Look for the word "Instagram" in the entries and copy each line where it appears.

Saved data entries
──────────────────────────────
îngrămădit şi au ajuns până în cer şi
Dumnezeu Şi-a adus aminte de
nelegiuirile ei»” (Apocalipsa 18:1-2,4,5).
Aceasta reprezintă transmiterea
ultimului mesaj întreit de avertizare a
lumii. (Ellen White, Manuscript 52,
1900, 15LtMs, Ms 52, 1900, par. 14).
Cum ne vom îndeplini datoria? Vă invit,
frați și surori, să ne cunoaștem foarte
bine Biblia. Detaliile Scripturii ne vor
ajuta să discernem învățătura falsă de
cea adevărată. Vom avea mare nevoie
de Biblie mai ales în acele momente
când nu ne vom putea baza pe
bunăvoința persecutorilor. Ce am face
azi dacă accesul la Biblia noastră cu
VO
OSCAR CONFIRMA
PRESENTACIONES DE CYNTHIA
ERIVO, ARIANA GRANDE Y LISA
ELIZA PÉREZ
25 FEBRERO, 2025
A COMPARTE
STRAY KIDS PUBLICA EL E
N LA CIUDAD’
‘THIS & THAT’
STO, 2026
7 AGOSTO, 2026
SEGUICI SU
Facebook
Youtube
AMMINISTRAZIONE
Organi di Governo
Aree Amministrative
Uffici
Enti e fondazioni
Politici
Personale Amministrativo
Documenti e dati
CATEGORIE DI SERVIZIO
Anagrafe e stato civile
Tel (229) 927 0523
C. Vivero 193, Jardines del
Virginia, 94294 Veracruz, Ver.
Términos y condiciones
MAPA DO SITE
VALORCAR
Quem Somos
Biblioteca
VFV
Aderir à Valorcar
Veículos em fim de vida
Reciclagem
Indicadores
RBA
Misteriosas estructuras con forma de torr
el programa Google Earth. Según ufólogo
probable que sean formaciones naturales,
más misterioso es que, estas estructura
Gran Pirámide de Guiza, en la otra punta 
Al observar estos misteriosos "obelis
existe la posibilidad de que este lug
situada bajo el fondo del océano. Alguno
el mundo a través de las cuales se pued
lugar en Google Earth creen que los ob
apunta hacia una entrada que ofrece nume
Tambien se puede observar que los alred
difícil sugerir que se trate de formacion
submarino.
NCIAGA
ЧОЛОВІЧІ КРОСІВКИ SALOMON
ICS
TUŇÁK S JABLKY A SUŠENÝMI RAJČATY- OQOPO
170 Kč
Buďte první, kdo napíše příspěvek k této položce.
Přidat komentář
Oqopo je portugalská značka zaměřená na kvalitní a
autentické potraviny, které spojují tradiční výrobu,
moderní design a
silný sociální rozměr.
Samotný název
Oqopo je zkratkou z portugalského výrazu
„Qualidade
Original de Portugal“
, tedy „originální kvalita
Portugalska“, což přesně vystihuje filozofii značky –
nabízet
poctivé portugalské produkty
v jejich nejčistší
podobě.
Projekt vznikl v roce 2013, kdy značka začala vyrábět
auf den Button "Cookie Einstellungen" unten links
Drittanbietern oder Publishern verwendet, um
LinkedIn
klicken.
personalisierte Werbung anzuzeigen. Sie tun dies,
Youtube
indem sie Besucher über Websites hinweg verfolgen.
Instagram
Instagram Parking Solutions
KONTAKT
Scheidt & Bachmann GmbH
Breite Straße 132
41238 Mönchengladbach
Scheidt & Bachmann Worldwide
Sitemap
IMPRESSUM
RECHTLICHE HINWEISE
──────────────────────────────
Output:
Instagram
Instagram Parking Solutions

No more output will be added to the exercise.